## EXERCISE DIRECTIONS
Which lines of the entries below run from the one holding "Ce système doit" to the one holding "encourager la variation.", inclusive? Set down exactly those lines and no others.

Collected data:
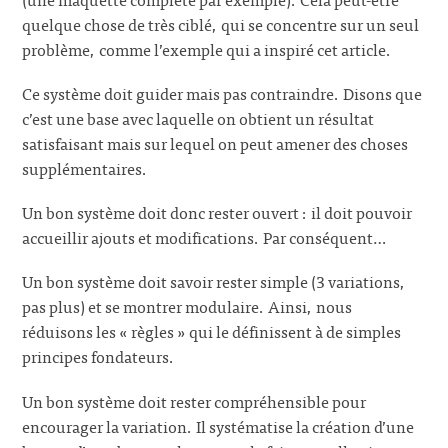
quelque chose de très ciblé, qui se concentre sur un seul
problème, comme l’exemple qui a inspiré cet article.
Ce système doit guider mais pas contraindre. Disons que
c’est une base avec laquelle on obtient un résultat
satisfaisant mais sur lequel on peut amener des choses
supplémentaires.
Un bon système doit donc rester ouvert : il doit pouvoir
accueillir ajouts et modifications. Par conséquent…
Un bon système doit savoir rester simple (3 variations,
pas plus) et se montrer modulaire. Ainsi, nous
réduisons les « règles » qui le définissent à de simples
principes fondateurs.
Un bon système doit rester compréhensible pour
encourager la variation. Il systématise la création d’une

* * *

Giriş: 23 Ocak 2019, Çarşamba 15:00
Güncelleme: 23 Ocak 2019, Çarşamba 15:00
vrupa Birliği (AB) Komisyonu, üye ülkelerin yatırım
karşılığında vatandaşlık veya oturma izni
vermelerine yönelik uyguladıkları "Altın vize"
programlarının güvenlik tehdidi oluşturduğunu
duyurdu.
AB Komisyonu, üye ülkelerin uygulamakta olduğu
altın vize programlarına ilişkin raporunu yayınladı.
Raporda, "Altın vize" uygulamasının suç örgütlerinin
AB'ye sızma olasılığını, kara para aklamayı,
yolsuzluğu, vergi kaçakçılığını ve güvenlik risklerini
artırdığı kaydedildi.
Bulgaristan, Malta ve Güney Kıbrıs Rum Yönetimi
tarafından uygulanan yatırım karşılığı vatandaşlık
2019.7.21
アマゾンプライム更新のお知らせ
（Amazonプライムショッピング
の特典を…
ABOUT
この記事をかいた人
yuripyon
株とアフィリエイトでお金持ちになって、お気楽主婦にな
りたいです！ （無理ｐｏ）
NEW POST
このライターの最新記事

## TASK ANSWER
Ce système doit guider mais pas contraindre. Disons que
c’est une base avec laquelle on obtient un résultat
satisfaisant mais sur lequel on peut amener des choses
supplémentaires.
Un bon système doit donc rester ouvert : il doit pouvoir
accueillir ajouts et modifications. Par conséquent…
Un bon système doit savoir rester simple (3 variations,
pas plus) et se montrer modulaire. Ainsi, nous
réduisons les « règles » qui le définissent à de simples
principes fondateurs.
Un bon système doit rester compréhensible pour
encourager la variation. Il systématise la création d’une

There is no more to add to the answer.